Supplied records:
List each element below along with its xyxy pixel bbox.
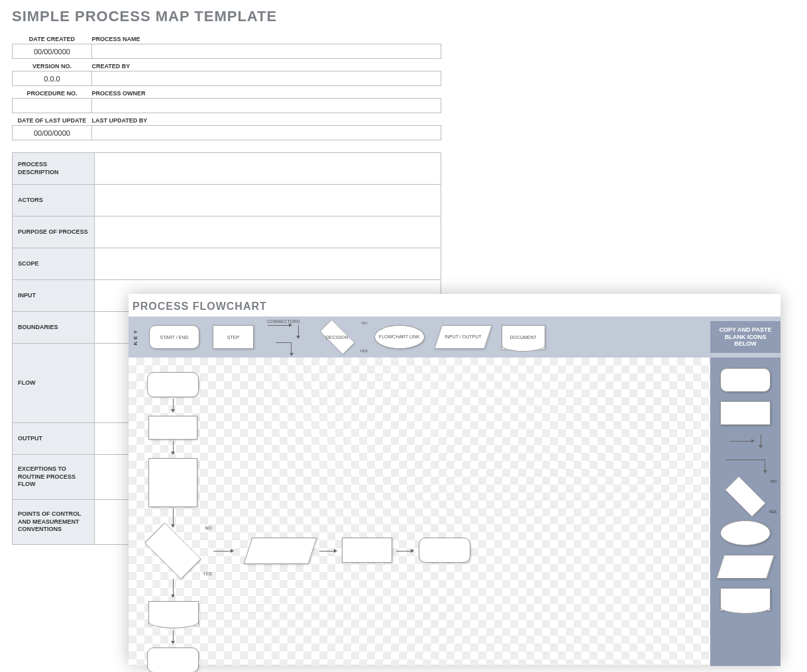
created-by-field[interactable] [91,72,441,86]
version-no-field[interactable]: 0.0.0 [13,72,92,86]
actors-label: ACTORS [13,185,95,216]
key-bar: KEY START / END STEP CONNECTORS DECISION… [129,316,780,358]
key-decision-yes: YES [360,349,368,353]
flowchart-canvas[interactable]: NO YES [129,358,710,545]
canvas-step-shape[interactable] [342,538,392,545]
page-title: SIMPLE PROCESS MAP TEMPLATE [12,8,807,25]
output-label: OUTPUT [13,423,95,455]
purpose-label: PURPOSE OF PROCESS [13,216,95,248]
flowchart-panel: PROCESS FLOWCHART KEY START / END STEP C… [129,294,780,545]
boundaries-label: BOUNDARIES [13,312,95,344]
key-decision-icon: DECISION NO YES [313,325,361,349]
date-created-label: DATE CREATED [13,32,92,44]
process-description-field[interactable] [95,153,441,185]
date-last-update-label: DATE OF LAST UPDATE [13,113,92,126]
purpose-field[interactable] [95,216,441,248]
palette-step-icon[interactable] [720,401,771,425]
last-updated-by-label: LAST UPDATED BY [91,113,441,126]
paste-instructions: COPY AND PASTE BLANK ICONS BELOW [710,321,780,353]
canvas-decision-no: NO [205,526,213,530]
canvas-decision-shape[interactable]: NO YES [136,524,209,545]
procedure-no-label: PROCEDURE NO. [13,86,92,99]
key-input-output-icon: INPUT / OUTPUT [434,325,492,349]
exceptions-label: EXCEPTIONS TO ROUTINE PROCESS FLOW [13,455,95,500]
key-step-icon: STEP [213,325,254,349]
palette-decision-no: NO [771,479,777,483]
key-start-end-icon: START / END [149,325,199,349]
arrow-down-icon [761,434,761,448]
palette-flowchart-link-icon[interactable] [720,520,771,545]
last-updated-by-field[interactable] [91,126,441,140]
procedure-no-field[interactable] [13,99,92,113]
process-name-field[interactable] [91,44,441,59]
key-flowchart-link-icon: FLOWCHART LINK [374,325,425,349]
date-created-field[interactable]: 00/00/0000 [13,44,92,59]
canvas-terminator-shape[interactable] [419,538,470,545]
version-no-label: VERSION NO. [13,59,92,72]
key-connectors-label: CONNECTORS [267,319,300,324]
meta-table: DATE CREATED PROCESS NAME 00/00/0000 VER… [12,32,441,140]
created-by-label: CREATED BY [91,59,441,72]
palette-connectors-icon[interactable] [730,434,761,448]
process-owner-label: PROCESS OWNER [91,86,441,99]
key-label: KEY [129,328,142,345]
arrow-right-icon [268,325,292,326]
canvas-arrow-down-icon[interactable] [173,441,174,454]
key-document-icon: DOCUMENT [502,325,545,349]
points-label: POINTS OF CONTROL AND MEASUREMENT CONVEN… [13,500,95,545]
canvas-step-shape[interactable] [148,458,197,507]
palette-decision-icon[interactable]: NO YES [717,482,774,511]
key-decision-no: NO [362,321,368,325]
process-owner-field[interactable] [91,99,441,113]
palette-elbow-icon[interactable] [726,459,765,473]
flow-label: FLOW [13,344,95,423]
flowchart-title: PROCESS FLOWCHART [133,301,780,312]
process-name-label: PROCESS NAME [91,32,441,44]
scope-field[interactable] [95,248,441,280]
actors-field[interactable] [95,185,441,216]
canvas-step-shape[interactable] [148,416,197,440]
scope-label: SCOPE [13,248,95,280]
arrow-elbow-icon [276,342,292,356]
input-label: INPUT [13,280,95,312]
palette-terminator-icon[interactable] [720,368,771,392]
canvas-input-output-shape[interactable] [244,538,317,545]
key-input-output-label: INPUT / OUTPUT [445,334,481,340]
arrow-right-icon [730,441,754,442]
palette-decision-yes: YES [769,510,777,514]
process-description-label: PROCESS DESCRIPTION [13,153,95,185]
key-connectors-icon: CONNECTORS [267,319,300,356]
shape-palette: NO YES [710,358,780,545]
canvas-arrow-down-icon[interactable] [173,399,174,412]
arrow-down-icon [298,325,299,338]
canvas-terminator-shape[interactable] [147,372,199,397]
key-decision-label: DECISION [313,335,361,340]
date-last-update-field[interactable]: 00/00/0000 [13,126,92,140]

What the task asks: All the lines above should be reproduced exactly, and none of the pictures.

Response box:
List each element below along with its xyxy pixel bbox.
created-by-field[interactable] [91,72,441,86]
version-no-field[interactable]: 0.0.0 [13,72,92,86]
actors-label: ACTORS [13,185,95,216]
key-bar: KEY START / END STEP CONNECTORS DECISION… [129,316,780,358]
key-decision-yes: YES [360,349,368,353]
flowchart-canvas[interactable]: NO YES [129,358,710,545]
canvas-step-shape[interactable] [342,538,392,545]
page-title: SIMPLE PROCESS MAP TEMPLATE [12,8,807,25]
output-label: OUTPUT [13,423,95,455]
purpose-label: PURPOSE OF PROCESS [13,216,95,248]
flowchart-panel: PROCESS FLOWCHART KEY START / END STEP C… [129,294,780,545]
boundaries-label: BOUNDARIES [13,312,95,344]
key-decision-icon: DECISION NO YES [313,325,361,349]
date-created-label: DATE CREATED [13,32,92,44]
process-description-field[interactable] [95,153,441,185]
date-last-update-label: DATE OF LAST UPDATE [13,113,92,126]
purpose-field[interactable] [95,216,441,248]
palette-step-icon[interactable] [720,401,771,425]
last-updated-by-label: LAST UPDATED BY [91,113,441,126]
paste-instructions: COPY AND PASTE BLANK ICONS BELOW [710,321,780,353]
canvas-decision-no: NO [205,526,213,530]
canvas-decision-shape[interactable]: NO YES [136,524,209,545]
procedure-no-label: PROCEDURE NO. [13,86,92,99]
key-input-output-icon: INPUT / OUTPUT [434,325,492,349]
exceptions-label: EXCEPTIONS TO ROUTINE PROCESS FLOW [13,455,95,500]
key-step-icon: STEP [213,325,254,349]
palette-decision-no: NO [771,479,777,483]
key-start-end-icon: START / END [149,325,199,349]
arrow-down-icon [761,434,761,448]
palette-flowchart-link-icon[interactable] [720,520,771,545]
last-updated-by-field[interactable] [91,126,441,140]
procedure-no-field[interactable] [13,99,92,113]
process-name-field[interactable] [91,44,441,59]
key-flowchart-link-icon: FLOWCHART LINK [374,325,425,349]
date-created-field[interactable]: 00/00/0000 [13,44,92,59]
canvas-terminator-shape[interactable] [419,538,470,545]
version-no-label: VERSION NO. [13,59,92,72]
key-connectors-label: CONNECTORS [267,319,300,324]
meta-table: DATE CREATED PROCESS NAME 00/00/0000 VER… [12,32,441,140]
created-by-label: CREATED BY [91,59,441,72]
palette-connectors-icon[interactable] [730,434,761,448]
process-owner-label: PROCESS OWNER [91,86,441,99]
key-label: KEY [129,328,142,345]
arrow-right-icon [268,325,292,326]
canvas-arrow-down-icon[interactable] [173,441,174,454]
key-document-icon: DOCUMENT [502,325,545,349]
points-label: POINTS OF CONTROL AND MEASUREMENT CONVEN… [13,500,95,545]
canvas-step-shape[interactable] [148,458,197,507]
palette-decision-icon[interactable]: NO YES [717,482,774,511]
key-decision-no: NO [362,321,368,325]
process-owner-field[interactable] [91,99,441,113]
palette-elbow-icon[interactable] [726,459,765,473]
flow-label: FLOW [13,344,95,423]
flowchart-title: PROCESS FLOWCHART [133,301,780,312]
process-name-label: PROCESS NAME [91,32,441,44]
scope-field[interactable] [95,248,441,280]
actors-field[interactable] [95,185,441,216]
canvas-step-shape[interactable] [148,416,197,440]
scope-label: SCOPE [13,248,95,280]
arrow-elbow-icon [276,342,292,356]
input-label: INPUT [13,280,95,312]
palette-terminator-icon[interactable] [720,368,771,392]
canvas-input-output-shape[interactable] [244,538,317,545]
key-input-output-label: INPUT / OUTPUT [445,334,481,340]
arrow-right-icon [730,441,754,442]
palette-decision-yes: YES [769,510,777,514]
process-description-label: PROCESS DESCRIPTION [13,153,95,185]
key-connectors-icon: CONNECTORS [267,319,300,356]
shape-palette: NO YES [710,358,780,545]
canvas-arrow-down-icon[interactable] [173,399,174,412]
arrow-down-icon [298,325,299,338]
canvas-terminator-shape[interactable] [147,372,199,397]
key-decision-label: DECISION [313,335,361,340]
date-last-update-field[interactable]: 00/00/0000 [13,126,92,140]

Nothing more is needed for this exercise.